The breakthrough — if proven — had huge potential. The energy density of his battery was about eight times that of a lithium-ion battery. He was incredibly excited. Then he tried to tell politicians…
Despite a detailed demonstration of a working battery to Lord “Jim” Knight in 2001, followed by email correspondence and a promise to “pass it onto Tony (Blair),” there was no interest from the U.K. government.
And Jackson faced bureaucratic hurdles. The U.K. government’s official innovation body, Innovate UK, emphasized lithium battery technology, not aluminum-air batteries.
He was struggling to convince public and private investors to back him, such was the hold the “lithium battery lobby” had over the sector.

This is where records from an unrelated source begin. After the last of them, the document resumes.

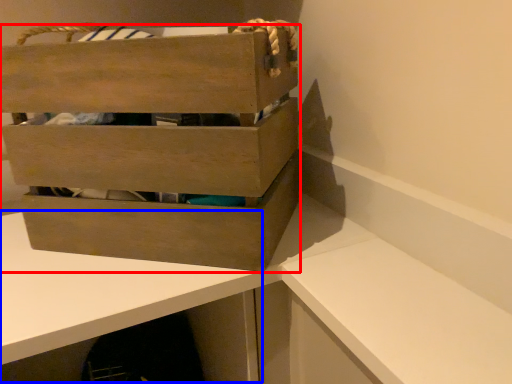 Question: Which of the following is the farthest to the observer, box (highlighted by a red box) or table (highlighted by a blue box)?

Choices:
 (A) box
 (B) table

Answer: (A) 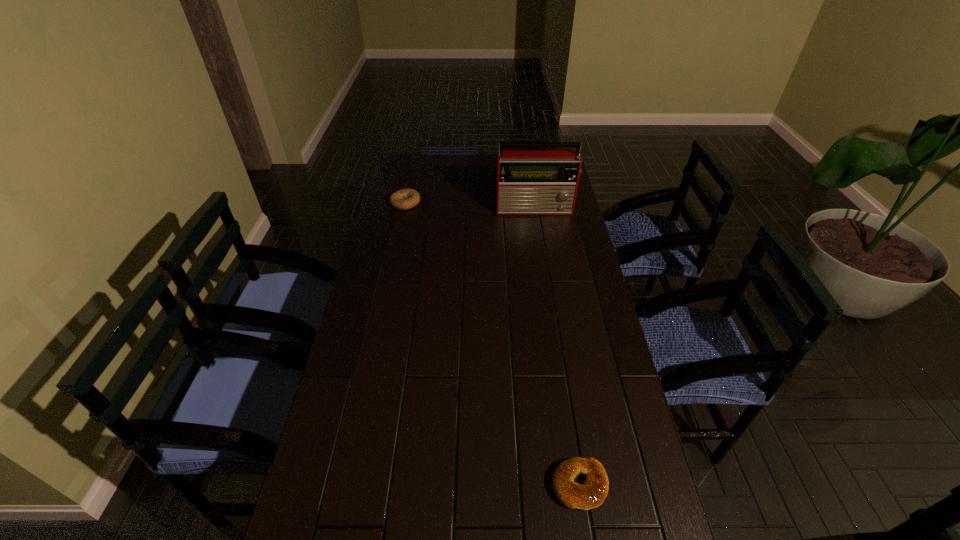 Find the location of a particular element. This screenshot has height=540, width=960. bagel that is at the right edge is located at coordinates (591, 494).

I want to click on vacant region at the far edge of the desktop, so click(461, 170).

Where is `vacant area at the left edge`? Image resolution: width=960 pixels, height=540 pixels. vacant area at the left edge is located at coordinates (301, 519).

Locate an element on the screen. vacant space at the right edge is located at coordinates 599,507.

The width and height of the screenshot is (960, 540). Find the location of `vacant space at the far left corner`. vacant space at the far left corner is located at coordinates (405, 165).

In order to click on unoccupied position between the radio receiver and the farther bagel in this screenshot , I will do `click(470, 205)`.

Locate an element on the screen. The height and width of the screenshot is (540, 960). vacant space in between the farther bagel and the tallest object is located at coordinates (470, 205).

What are the coordinates of `empty space that is in between the tallest object and the right bagel` in the screenshot? It's located at (558, 347).

The width and height of the screenshot is (960, 540). I want to click on free space that is in between the leftmost object and the nearer bagel, so click(492, 344).

Where is `free point between the tallest object and the nearest object`? Image resolution: width=960 pixels, height=540 pixels. free point between the tallest object and the nearest object is located at coordinates (558, 347). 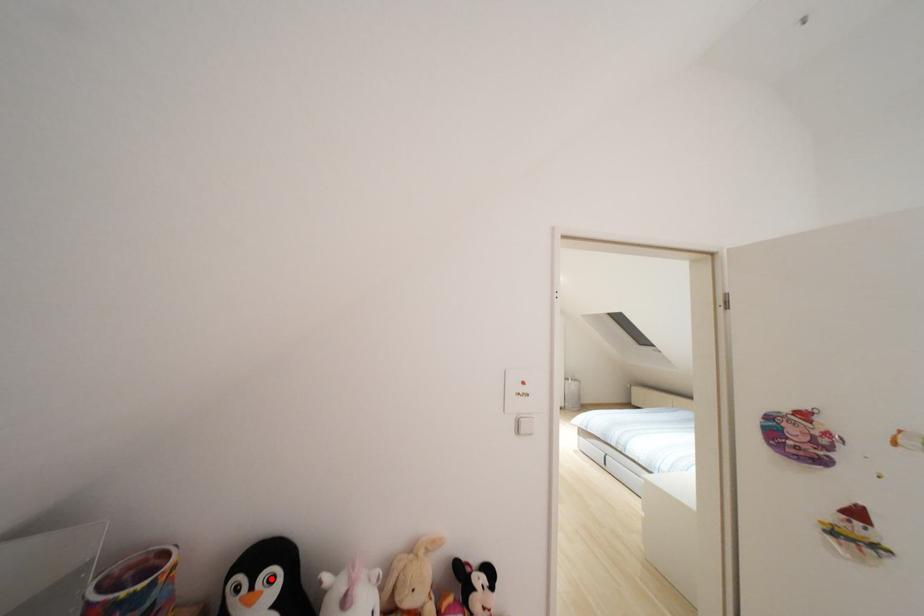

This emphasis on lithium batteries over anything else meant U.K. the government was effectively leaving on the table a technology which could revolutionize electrical storage and mobility and even contribute to the fight against carbon emission and move the U.K. toward its pollution-reduction goals.
Disappointed in the U.K., Jackson upped sticks and found better backing in France, where he moved his R&D in 2005.
Finally, in 2007, the potential of Jackson’s invention was confirmed independently in France at the Polytech Nantes institution. Its advantages over Lithium Ion batteries were (and still are) increased cell voltage. They used ordinary aluminum, would create very little pollution and had a steady, long-duration power output.
As a result, in 2007 the French Government formally endorsed the technology as “strategic and in the national interest of France.”
At this point, the U.K.’s Foreign Office suddenly woke up and took notice.
It promised Jackson that the UKTI would deliver “300%” effort in launching the technology in the U.K. if it was “repatriated” back to the U.K.
However, in 2009, the U.K.’s Technology Strategy Board refused to back the technology, citing that the Automotive Council Technology Road Map “excluded this type of battery.” Even though the Carbon Trust agreed that it did indeed constitute a “credible CO2-reduction technology,” it refused to assist Jackson further.
Meanwhile, other governments were more enthusiastic about exploring metal-air batteries.
[…]
Jackson tried to tell the U.K. government they were making a mistake. Appearing before the Parliamentary Select Committee for business-energy and industrial strategy, he described how the U.K. had created a bias toward lithium-ion technology which had led to a battery-tech ecosystem which was funding lithium-ion research to the tune of billions of pounds. In 2017, Prime Minister Theresa May further backed the lithium-ion industry.
Jackson (pictured below) refused to take no for an answer.
He applied to U.K.’s Defence Science and Technology Laboratory. But in 2017 they replied with a “no-fund” decision which dismissed the technology, even though DSTL had an actual programme of its own on aluminum-air technology, dedicated to finding a better electrolyte, at Southampton University.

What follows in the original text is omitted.